The filing came hours after a court hearing Friday afternoon, during which Sabraw said he was encouraged by the progress made on reunifications, but also indicated he would remain hands-on leading up to the July 26 reunification deadline. He set dates for status reports and hearings, and said he expected the government to continue to regularly communicate not only with the court but with the ACLU as well.

"There is substantial compliance, there is good faith being demonstrated in no uncertain terms and measure by the government. There is a collaborative process that’s well underway," Sabraw said. "There are some bumps to be expected and there will continue to be, but the parties are really working through the issues in a really measured and successful way given the enormity of the undertaking."

The government is providing the ACLU with a list of likely class members covered by Sabraw’s June reunification order — parents who were separated from a child and are not deemed unfit or dangerous to the child — and also a list of separated children.

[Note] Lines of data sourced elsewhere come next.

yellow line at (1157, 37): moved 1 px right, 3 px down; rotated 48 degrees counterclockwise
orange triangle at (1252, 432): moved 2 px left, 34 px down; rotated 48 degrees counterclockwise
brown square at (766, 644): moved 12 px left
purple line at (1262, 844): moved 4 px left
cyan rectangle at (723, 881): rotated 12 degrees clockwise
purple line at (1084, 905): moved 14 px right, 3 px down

Sabraw said the government’s lists of parents should e broken down into five categories: parents in ICE custody, parents in federal criminal custody, parents in state criminal custody, parents who had been released into the United States, and parents who had been removed from the United States.

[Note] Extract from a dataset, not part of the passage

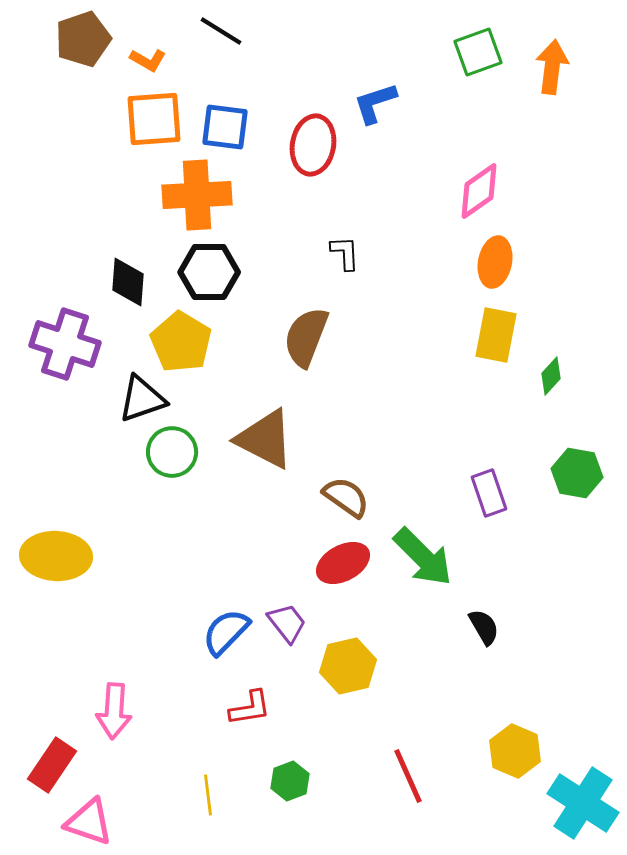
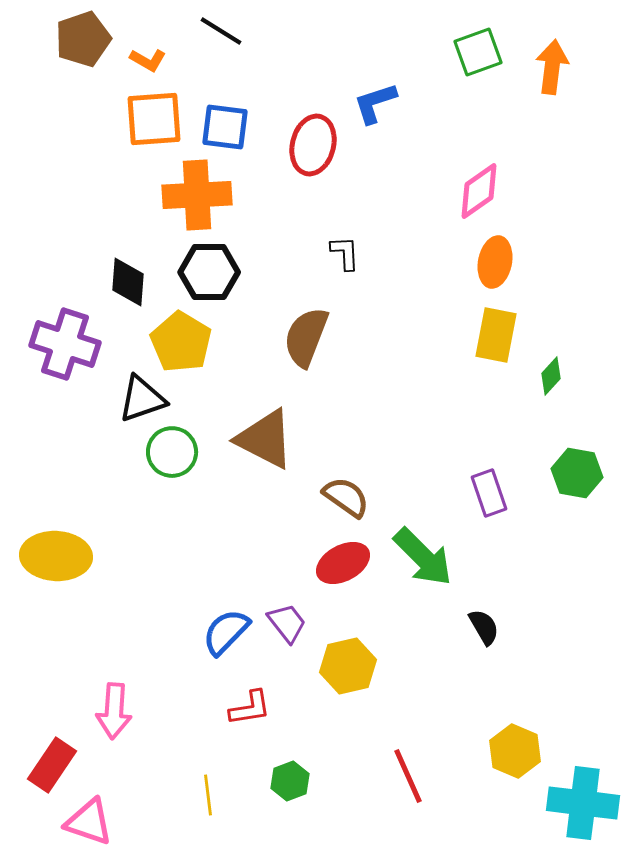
red ellipse at (313, 145): rotated 4 degrees clockwise
cyan cross at (583, 803): rotated 26 degrees counterclockwise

Deported parents have proved particularly difficult to reunify because the government stops tracking their location once they leave. The administration has provided information about those parents to the ACLU in an effort to find them.

Justice Department lawyer Sarah Fabian told Sabraw on Friday that the difficulty in compiling a list of families eligible for reunification was that it required the HHS and Immigration and Customs Enforcement (ICE) to sit down together and “marry” the information they each have into a master list.

The reunifications would happen at a small number of facilities, which the government expected would simplify tracking, she added.

ACLU lawyer Lee Gelernt asked to continue receiving information about parents deemed ineligible for reunification, in case there were mistakes — he said the ACLU had just learned about a father who was deemed ineligible despite having adoption papers for his child. Sabraw said the government should provide that information, but any issues could be worked out after most reunifications take place.

Gelernt expressed concern that if parents already had final removal orders, there would be mass deportations — possibly starting as soon as the weekend — before parents had a chance to decide what they wanted for their child; a child might still have asylum claims to pursue or other options besides removal. Fabian, though, said she did not have information on the matter.

Sabraw said the ACLU could submit papers over the weekend if that appeared to be happening; however, Fabian had argued the judge did not have the authority to block removals from taking place on a mass basis.

Fabian said the government had reunified several families with children under 5 without completing the process for verifying that the adults were, in fact, a parent, saying they understood Sabraw at a previous hearing to have ordered reunifications to occur by the deadline even if that relationship wasn’t verified. But Sabraw said that was not his order — instead, it was that the government should verify a parent-child relationship, but not feel the need to do it through DNA testing, which had been holding up reunifications.

Sabraw said the government could rely on documents or other “common sense” means of satisfying that a parent was a parent. The government has said it will conduct the reunifications at six to eight ICE locations, with officials vetting parents using its own summaries to look for disqualifying criminal history and HHS records for anything that raises questions about parentage, parental fitness, or child safety.

The judge also ordered the government to provide 12 hours' notice before a reunification was scheduled to take place. The ACLU had said in an earlier filing that they heard about problems with a few families being reunited and released without any support or resources.

“There shouldn’t be anything mysterious about it,” Sabraw said.

The next court hearing is scheduled for Monday.

UPDATE

Updated with the order filed Friday night by US District Judge Dana Sabraw.